§ Work item
Return only the line containing "Resistance of the" and each line after it, exactly as written, through the end of the records.

*** Opening of The data ***

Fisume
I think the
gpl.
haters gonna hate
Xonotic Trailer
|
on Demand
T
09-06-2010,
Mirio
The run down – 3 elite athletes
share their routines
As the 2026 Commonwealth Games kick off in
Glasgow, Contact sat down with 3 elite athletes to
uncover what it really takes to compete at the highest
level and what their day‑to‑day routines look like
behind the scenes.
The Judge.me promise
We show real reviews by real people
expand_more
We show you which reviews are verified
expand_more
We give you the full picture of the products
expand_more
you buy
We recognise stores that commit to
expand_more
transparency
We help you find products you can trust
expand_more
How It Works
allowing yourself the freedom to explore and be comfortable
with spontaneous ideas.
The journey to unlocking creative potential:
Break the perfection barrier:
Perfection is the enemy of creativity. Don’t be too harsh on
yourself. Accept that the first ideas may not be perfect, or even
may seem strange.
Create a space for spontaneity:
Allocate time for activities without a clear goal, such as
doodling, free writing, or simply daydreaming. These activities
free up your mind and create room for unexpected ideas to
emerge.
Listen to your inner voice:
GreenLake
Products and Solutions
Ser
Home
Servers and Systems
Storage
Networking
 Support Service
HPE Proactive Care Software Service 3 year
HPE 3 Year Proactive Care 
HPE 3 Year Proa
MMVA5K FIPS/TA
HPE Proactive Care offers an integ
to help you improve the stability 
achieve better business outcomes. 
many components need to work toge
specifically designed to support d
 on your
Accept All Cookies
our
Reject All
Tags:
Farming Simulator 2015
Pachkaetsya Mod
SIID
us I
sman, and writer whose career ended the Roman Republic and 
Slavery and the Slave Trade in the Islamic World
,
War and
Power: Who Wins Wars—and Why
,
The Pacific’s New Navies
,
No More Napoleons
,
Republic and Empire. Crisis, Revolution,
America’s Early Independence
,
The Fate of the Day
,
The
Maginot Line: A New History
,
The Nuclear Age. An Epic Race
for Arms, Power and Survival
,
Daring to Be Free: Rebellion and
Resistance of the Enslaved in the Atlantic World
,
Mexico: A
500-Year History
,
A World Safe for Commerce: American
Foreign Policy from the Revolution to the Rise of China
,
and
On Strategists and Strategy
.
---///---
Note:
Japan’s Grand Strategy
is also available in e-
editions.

*** Close of The data ***

§ Response to this exercise
Resistance of the Enslaved in the Atlantic World
,
Mexico: A
500-Year History
,
A World Safe for Commerce: American
Foreign Policy from the Revolution to the Rise of China
,
and
On Strategists and Strategy
.
---///---
Note:
Japan’s Grand Strategy
is also available in e-
editions.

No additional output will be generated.